The debate rages on, with this article in the new issue of THE ATLANTIC entitled “The Case Against Breastfeeding.”  I read every word.  The author concludes that breastfeeding ends up enslaving a woman, which is actually kind of hard to argue with, and that the much-touted benefits of breastmilk are actually unproven and/or negligible.   

But enough about the polemics of breastfeeding.  I happened to read another passage on nursing – and when it goes too far - in A Tree Grows in Brooklyn.   This made me LOL in bed and then I had to read it out loud to Chris.

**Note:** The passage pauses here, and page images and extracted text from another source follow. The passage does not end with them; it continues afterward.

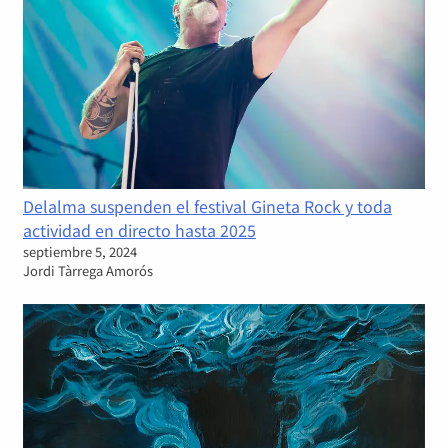
Delalma suspenden el festival Gineta Rock y toda
actividad en directo hasta 2025
septiembre 5, 2024
Jordi Tàrrega Amorós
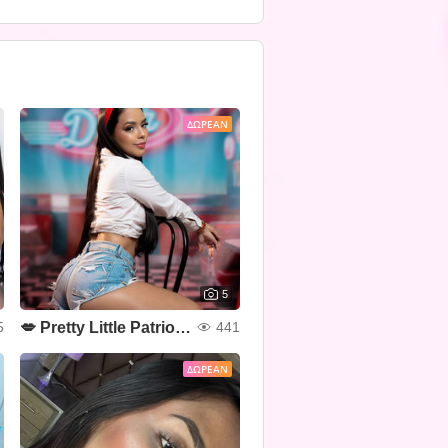
ΔΩΡΕΆΝ
5
💋 Pretty Little Patriot 💙❤🤍✨
5
441
ΔΩΡΕΆΝ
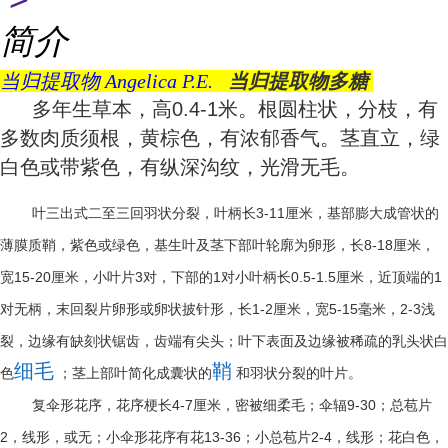
简介
当归提取物 Angelica P.E.
当归提取物多糖
多年生草本，高
0.4-1
米。根圆柱状，分枝，有
多数肉质须根，黄棕色，有浓郁香气。茎直立，绿
白色或带紫色，有纵深沟纹，光滑无毛。
3-11
叶三出式二至三回羽状分裂，叶柄长
厘米，基部膨大成管状的
8-18
薄膜质鞘，紫色或绿色，基生叶及茎下部叶轮廓为卵形，长
厘米，
15-20
3
1
0.5-1.5
1
宽
厘米，小叶片
对，下部的
对小叶柄长
厘米，近顶端的
1-2
5-15
2-3
对无柄，末回裂片卵形或卵状披针形，长
厘米，宽
毫米，
浅
裂，边缘有缺刻状锯齿，齿端有尖头；叶下表面及边缘被稀疏的乳头状白
细毛
鞘
色
；茎上部叶简化成囊状的
和羽状分裂的叶片。
4-7
9-30
复伞形花序，花序梗长
厘米，密被细柔毛；伞辐
；总苞片
2
13-36
2-4
，线形，或无；小伞形花序有花
；小总苞片
，线形；花白色，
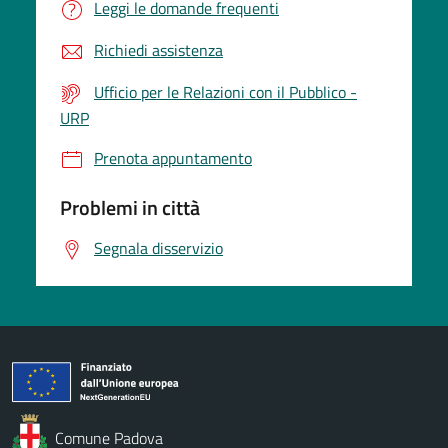
Leggi le domande frequenti
Richiedi assistenza
Ufficio per le Relazioni con il Pubblico -
URP
Prenota appuntamento
Problemi in città
Segnala disservizio
Comune Padova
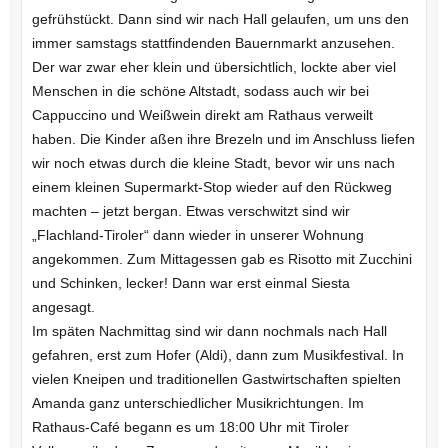
gefrühstückt. Dann sind wir nach Hall gelaufen, um uns den
immer samstags stattfindenden Bauernmarkt anzusehen.
Der war zwar eher klein und übersichtlich, lockte aber viel
Menschen in die schöne Altstadt, sodass auch wir bei
Cappuccino und Weißwein direkt am Rathaus verweilt
haben. Die Kinder aßen ihre Brezeln und im Anschluss liefen
wir noch etwas durch die kleine Stadt, bevor wir uns nach
einem kleinen Supermarkt-Stop wieder auf den Rückweg
machten – jetzt bergan. Etwas verschwitzt sind wir
„Flachland-Tiroler“ dann wieder in unserer Wohnung
angekommen. Zum Mittagessen gab es Risotto mit Zucchini
und Schinken, lecker! Dann war erst einmal Siesta
angesagt.
Im späten Nachmittag sind wir dann nochmals nach Hall
gefahren, erst zum Hofer (Aldi), dann zum Musikfestival. In
vielen Kneipen und traditionellen Gastwirtschaften spielten
Amanda ganz unterschiedlicher Musikrichtungen. Im
Rathaus-Café begann es um 18:00 Uhr mit Tiroler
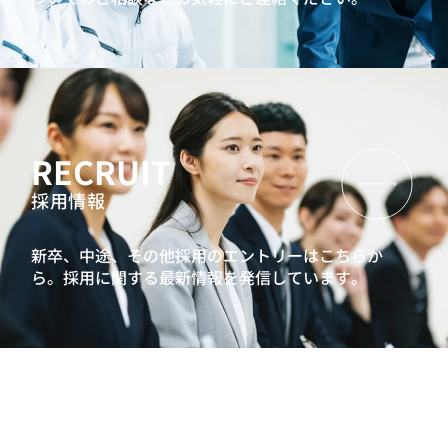
RECRUIT
採用情報
新卒、中途、その他採用のエントリーはこちらか
ら。
採用に関する最新情報を発信しています。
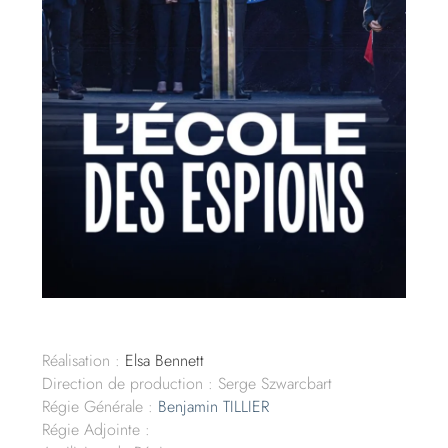
Réalisation :
Elsa Bennett
Direction de production : Serge Szwarcbart
Régie Générale :
Benjamin TILLIER
Régie Adjointe :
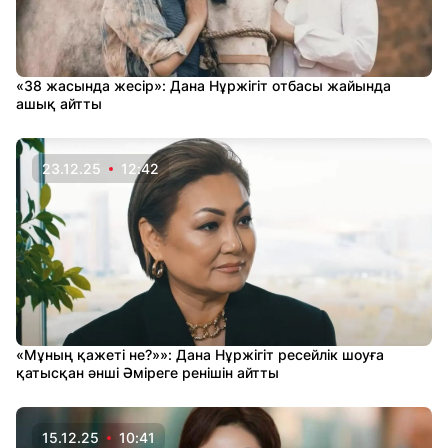
«38 жасында жесір»: Дана Нұржігіт отбасы жайында
ашық айтты
23.12.25
12:42
«Мұның қажеті не?»»: Дана Нұржігіт ресейлік шоуға
қатысқан әнші Әміреге ренішін айтты
15.12.25
10:41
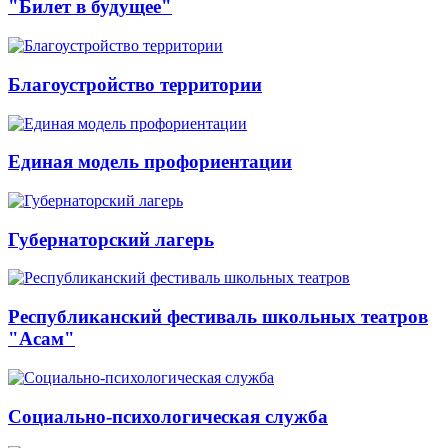
"Билет в будущее"
Благоустройство территории
Единая модель профориентации
Губернаторский лагерь
Республиканский фестиваль школьных театров
"Асам"
Социально-психологическая служба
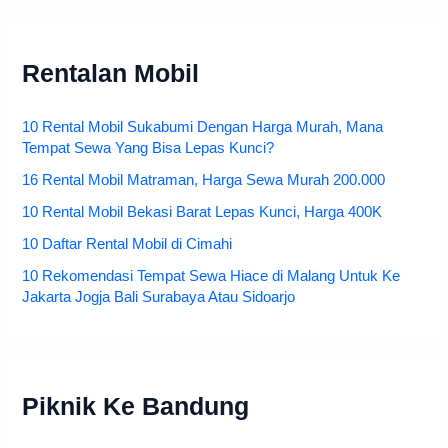
Rentalan Mobil
10 Rental Mobil Sukabumi Dengan Harga Murah, Mana
Tempat Sewa Yang Bisa Lepas Kunci?
16 Rental Mobil Matraman, Harga Sewa Murah 200.000
10 Rental Mobil Bekasi Barat Lepas Kunci, Harga 400K
10 Daftar Rental Mobil di Cimahi
10 Rekomendasi Tempat Sewa Hiace di Malang Untuk Ke
Jakarta Jogja Bali Surabaya Atau Sidoarjo
Piknik Ke Bandung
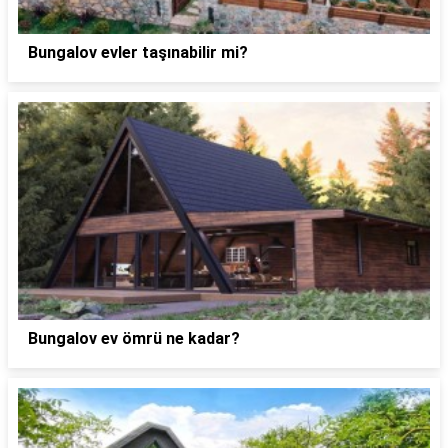
Bungalov evler taşınabilir mi?
Bungalov ev ömrü ne kadar?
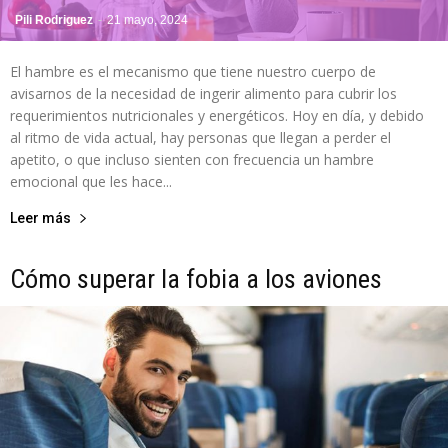
Pili Rodriguez
-
21 mayo, 2024
El hambre es el mecanismo que tiene nuestro cuerpo de
avisarnos de la necesidad de ingerir alimento para cubrir los
requerimientos nutricionales y energéticos. Hoy en día, y debido
al ritmo de vida actual, hay personas que llegan a perder el
apetito, o que incluso sienten con frecuencia un hambre
emocional que les hace...
Leer más
Cómo superar la fobia a los aviones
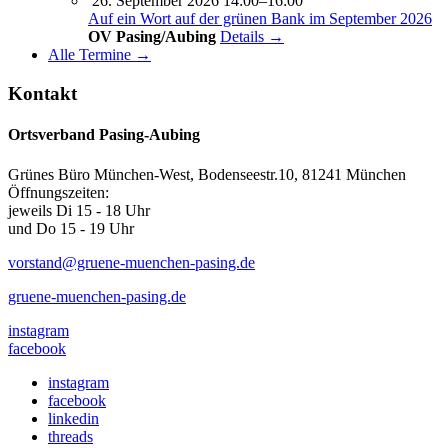
26. September 2026 14:00–16:00
Auf ein Wort auf der grünen Bank im September 2026
OV Pasing/Aubing
Details →
Alle Termine →
Kontakt
Ortsverband Pasing-Aubing
Grünes Büro München-West, Bodenseestr.10, 81241 München
Öffnungszeiten:
jeweils Di 15 - 18 Uhr
und Do 15 - 19 Uhr
vorstand@gruene-muenchen-pasing.de
gruene-muenchen-pasing.de
instagram
facebook
instagram
facebook
linkedin
threads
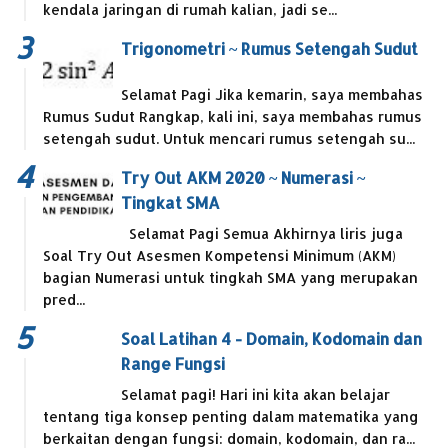
kendala jaringan di rumah kalian, jadi se...
Trigonometri ~ Rumus Setengah Sudut
Selamat Pagi Jika kemarin, saya membahas
Rumus Sudut Rangkap, kali ini, saya membahas rumus
setengah sudut. Untuk mencari rumus setengah su...
Try Out AKM 2020 ~ Numerasi ~
Tingkat SMA
Selamat Pagi Semua Akhirnya liris juga
Soal Try Out Asesmen Kompetensi Minimum (AKM)
bagian Numerasi untuk tingkah SMA yang merupakan
pred...
Soal Latihan 4 - Domain, Kodomain dan
Range Fungsi
Selamat pagi! Hari ini kita akan belajar
tentang tiga konsep penting dalam matematika yang
berkaitan dengan fungsi: domain, kodomain, dan ra...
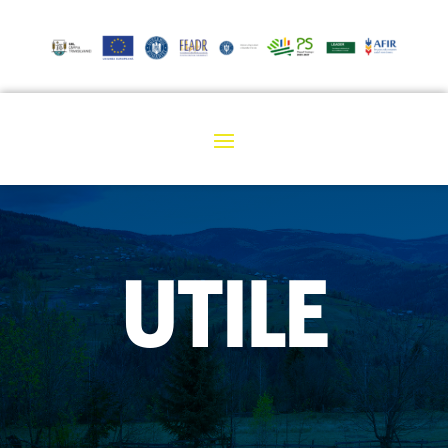
UTILE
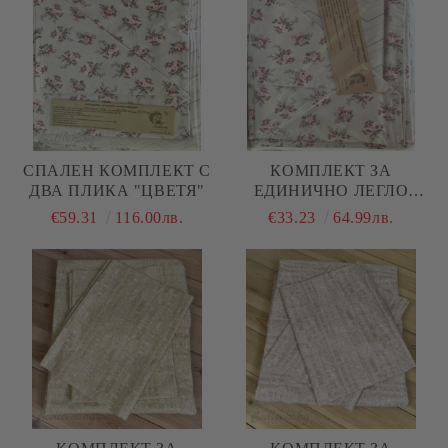
СПАЛЕН КОМПЛЕКТ С
КОМПЛЕКТ ЗА
ДВА ПЛИКА "ЦВЕТЯ"
ЕДИНИЧНО ЛЕГЛО
"ЦВЕТЯ"
€59.31
116.00лв.
€33.23
64.99лв.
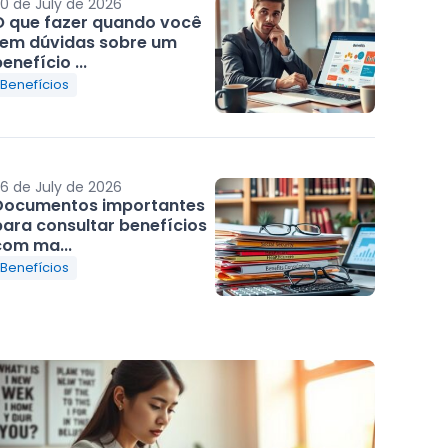
0 de July de 2026
O que fazer quando você
tem dúvidas sobre um
enefício ...
Benefícios
6 de July de 2026
Documentos importantes
para consultar benefícios
com ma...
Benefícios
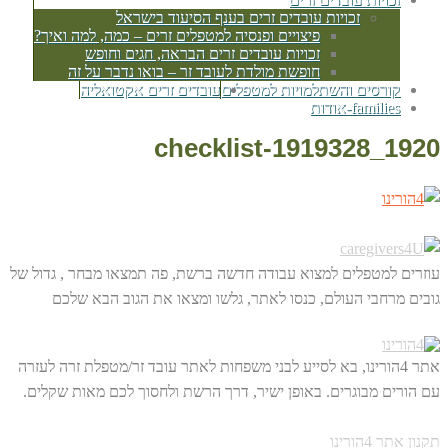
זכויות עובדים זרים בענף הסיעוד בישראל
פיצויים ופנסיה למטפלים זרים – כמה, למה ואיך?
זכויות עובדים זרים הבראה, חגים וחופש
חופשת מולדת לעובד זר – בואו נדבר על זה
קורסים והשתלמויות למטפלים
עובדים זרים אקטואליה
families-אודות
checklist-1919328_1920
עוזרים למטפלים למצוא עבודה חדשה ברשת, פה תמצאו מבחר , גדול של
גובים מרחבי העולם, כנסו לאתר, גלשו ומצאו את הגוב הבא שלכם
אתר 4הורינו, בא לסייע לבני משפחות לאתר עובד זר/מטפלת זרה לעזרה
עם הורים מבוגרים. באופן ישיר, דרך הרשת ולחסוך לכם מאות שקלים.
תקנון אתר 4הורינו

There was a little boy named Gussie who “lived off his mother’s milk until he was nearly two years old.  The milk stopped then because his mother was with child again.  Gussie sulked and bided his time for nine long months.  He refused cow’s milk in any form and took to drinking black coffee.

“Little Tilly was born and the mother flowed with milk again.  Gussie went into hysterics the first time he saw the baby nursing.  He lay on the floor, screaming and banging his head.  He wouldn’t eat for four days and he refused to go to the toilet.  He got haggard and his mother got frightened.  She thought it wouldn’t do any harm to give him the breast just once.  That was her big mistake.  He was like a dope fiend getting the stuff after a long period of deprivation.  He wouldn’t let go. 

“He took all of his mother’s milk from that time on and Little Tilly, a sickly baby, had to go on the bottle.  Gussie was three years old at this time and big for his age.  Like other boys, he wore knee pants and heavy shoes with brass tips.  As soon as he saw his mother unbutton her dress, he ran to her.  He stood up while nursing, an elbow on his mother’s knee, his feet crossed jauntily and his eyes roving around the room.  Standing to nurse was not such a remarkable feat as his mother’s breasts were mountainous and practically rested in her lap when released.  Gussie was indeed a fearful sight nursing that way and he looked not unlike a man with his foot on a bar rail, smoking a fat pale cigar.

“The neighbors found out about Gussie and discussed his pathological state in hushed whispers.  Gussie’s father got so he wouldn’t sleep with his wife;  he said she bred monsters.”

So to summarize, the way Gussie’s mother broke him of the habit is hilarious, involving a war-paint treatment using stove blackening and lipstick to create a fierce mouth near the nipple.  When he saw it, Gussie screamed and ran away, never to nurse again.  This created a new fashion in weaning called “Giving the baby the Gussie.”

I haven’t read this book since I was a teenager and I’m constantly surprised at how honestly it depicts life in a teeming Brooklyn of pre-WWI days.  There are loose but lovely women, brutal men, sex fiends, unmarried mothers, beloved alcoholic fathers, and ethnic descriptions that would be very un-PC today.  I’m loving every word.   Get it at a library near you!  Or just download to your Kindle.  You know who you are.